Sou beatlemaníaco ou mccarneymaníaco, mas verdade seja dita: Billy Preston foi o cara mais legal no estúdio da Apple durante as gravações. O cara apareceu de bobeira no estúdio e entrou para a história da música como único músico a receber créditos como integrante em um disco dos Beatles.
12. E a simpatia de Ringo?
Ringo sempre foi o mais carismático ao longo da história da banda. Mas durante o documentário, pareceu sonolento, indiferente aos acontecimentos ou possíveis rumos que a banda levaria.
13. Gestação musical
Para este editor, assistir o nascedouro de clássicos musicais da banda foi o momento mais sublime do documentário. Um trabalho, digamos, artesanal. Get Back, por exemplo, é a mais emblemática. John se atrasa ao estúdio e Paul improvisa um riff e canta em referência à ausência de John: “get back!” ou “voltem”, e aos poucos vai aprimorando a canção.
14. O futuro estava ali
Something, de Harrison, também aparece em seu início de formulação, mas surpreende mais ainda canções que só seriam gravadas em discos solos dos integrantes, como Teddy Boy e Another Day (Paul), Jealous Guy (John) e All Things Must Pass (George).
15. Bônus indiscreto
Mas, claro, para o fã, escutar/ler conversas íntimas como se estivesse em um Big Brother cujos integrantes são os Beatles, é um deleite. Muitas vezes eles aumentavam o som dos instrumentos para conversarem algo mais sigiloso. Mas na edição, esse som foi anulado e as falas foram traduzidas. Em uma conversa reservada de John e Paul no refeitório foi colocado um microfone escondido no jarro da mesa e toda a conversa foi revelada no doc.
16. A música subiu ao telhado
Nem programa de TV, nem show em coliseu ou parque para a plateia. No ritmo das improvisações que marcaram todo o processo de gravação do Let it Be, os Beatles e os produtores decidem, poucos dias antes, subir à laje da Apple para a apresentação ao vivo. Mas, para quem até então só tinha visto flashes do show em outros docs, eu esperava mais da apresentação.
17. Repeteco tumultuado
O show na Apple foi uma metáfora do fim da banda e mostrou a desorganização, o improviso, o talento musical e um clima indiferente da população para uma apresentação nada menos que histórica. Mas foram cerca de 6 ou 7 canções tocadas e depois repetidas para escolha da melhor versão para o álbum, algumas já com policiais à espera do fim após dezenas de, pasmem, reclamações da vizinhança.
18. Barulho lindo
Os Beatles vinham de pelo menos três eternos anos sem uma única apresentação ao vivo. Montaram uma sonzeira em cima do prédio da Apple para essa volta. Iniciaram o show e rapidamente um público começa a se aglomerar na rua abaixo.
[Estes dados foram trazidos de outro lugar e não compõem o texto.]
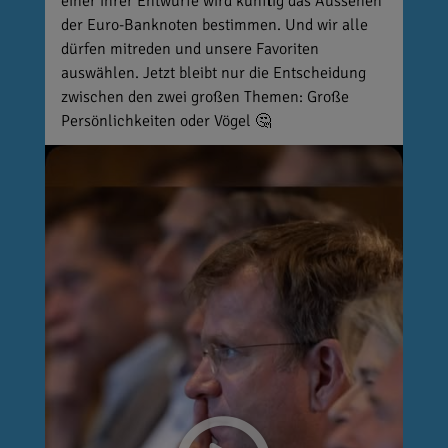
einer ihrer Entwürfe wird künftig das Aussehen
der Euro-Banknoten bestimmen. Und wir alle
dürfen mitreden und unsere Favoriten
auswählen. Jetzt bleibt nur die Entscheidung
zwischen den zwei großen Themen: Große
Persönlichkeiten oder Vögel 🤔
Repórteres da produção perguntam sobre o show, sobre as músicas e sobre a banda, mas as respostas são tão incrivelmente indiferentes àquele momento histórico, que chega a surpreender.
19. Pensem bem
Gente, eram os Beatles, de graça, ao vivo e com o material inédito! Mas parecia mesmo o fim. O pouco entusiasmo de uma população então histérica apenas três anos antes, mostrou que naquele 1969 havia tanta novidade no pop, no rock e no som mundial que os Beatles já não eram o mesmo fenômeno de antes.
20. And in the end…
The Beatles: Get Back é um documento muito mais que um documentário. Não muda nem revela nada significativo à história da música. Mas é um presente de natal aos fãs da banda. Um registro bem maior, mais completo e mais apurado que o filme Let it Be. Não acho que o diretor quis amenizar um clima hostil da banda. São seis horas de doc! Penso ser um retrato fiel daquele momento, por vezes divertido, por vezes tenso, mas sempre gostoso de se ver quando se é fã da maior banda de todos os tempos.